剣や槍を振るのではなく、ただ声を張り上げるだけの訓練に、一体何の意味があるんだろうと疑問に思った。
「剣や槍だけじゃねえぞ、戦場ってのは。声を出せば、敵を威嚇できるし、仲間を鼓舞することもできるんだ。お前がどんなに強くても、黙って戦ってたら他の連中には伝わらねえ。だから声を限界まで出せ!」
言い終わると、剛蔵は腹の底から轟くような声をあげた。
まるで雷のようなその声に、周りの訓練生も思わず息を呑んだ。
俺もその迫力に圧倒され、思わず身を引いた。
「さあ、お前もやってみろ!」
剛蔵に促され、俺は全力で声を張り上げた。
だが、どうにも力がこもらない。
「もっとだ! その程度じゃ戦場じゃ通じねえ!」
俺は歯を食いしばり、再び声を出した。
それでも剛蔵は納得しない。
こうして毎日、声を出し続ける訓練が始まった。
喉が痛くなり、血が出そうなほど限界まで声を酷使する日々が続く。
剛蔵は少しの甘さも許さず、俺が限界を迎えるまで追い詰めた。
「声が出せねえってことは、まだお前の気合いが足りねえってことだ。戦場じゃ、お前の声が味方を動かすんだ!」
やがて俺は、声を出すことがただの気合いではないことを理解し始めた。
剛蔵の言う通り、声は戦場で敵を威嚇し、仲間を鼓舞する武器だった。
剛蔵が戦場で味方を引き連れる様子を思い浮かべながら、俺も同じように声を上げることを意識していった。
それだけではなかった。
片山 五平からは、さらに過酷な訓練が待っていた。
「隼人、今日は気を感じる訓練をする」
五平は静かな声で言った。
彼はいつも俺に無駄な力を使わないように指導してくれるが、この訓練は特に厳しかった。

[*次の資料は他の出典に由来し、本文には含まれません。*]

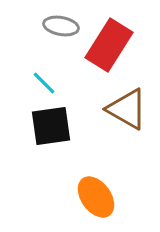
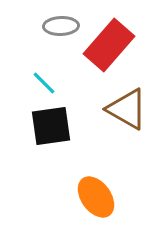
gray ellipse: rotated 12 degrees counterclockwise
red rectangle: rotated 9 degrees clockwise
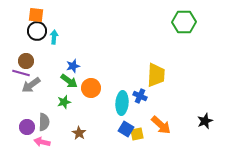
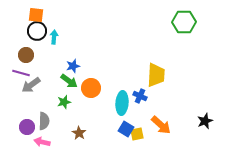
brown circle: moved 6 px up
gray semicircle: moved 1 px up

俺の目に布を巻き、目隠しをされた状態で、俺は何も見えないまま、五平の前に立った。
「お前は目に頼りすぎている。戦場では、時に目を使えない状況でも敵の動きを感じなければならん。気を感じろ。目で見るのではなく、体で感じるんだ」
俺は目隠しをされたまま、木刀を持って構えた。
次の瞬間、五平の木刀が容赦なく俺に襲いかかってきた。
俺は何度も叩きつけられ、痛みが体を走った。
目が見えない状態で、五平の攻撃を避けるのは不可能に近かった。
「感じろ、隼人! 目ではなく、相手の気を!」
五平の声が響く中、俺は必死に五平の動きを読もうとしたが、何度も木刀で叩かれ、全身が痛みに包まれた。
俺の回復力がなければ死んでいただろうと思えるほどの厳しさだ。
訓練生の中には、この気を感じる訓練で重傷を負う者も出ていた。
「この訓練が続けば……」
俺は何度も心が折れかけたが、ここでやめるわけにはいかなかった。
俺には異常な回復力があるからこそ耐えられているが、普通なら到底耐えきれないだろう。
それでも、少しずつ五平の教えが体に染み込んでいく。
最近になって、ようやく俺は五平が言っていた「気」を感じ始めている気がする。
目を閉じたままでも、五平の攻撃がどこから来るのか、なんとなく予測できる瞬間が増えてきた。
完全に避けられるわけではないが、少なくとも無防備に叩かれることは減ってきた。
「少しずつ、わかってきたか……」
五平は、そう言ってわずかに微笑んだ。
俺の体は痛みに満ちていたが、それでもほんの少しだけ成長を感じることができた。この修羅の国では、どんな苦痛をも超えて強くならなければならないのだと、俺は改めて自分に言い聞かせた。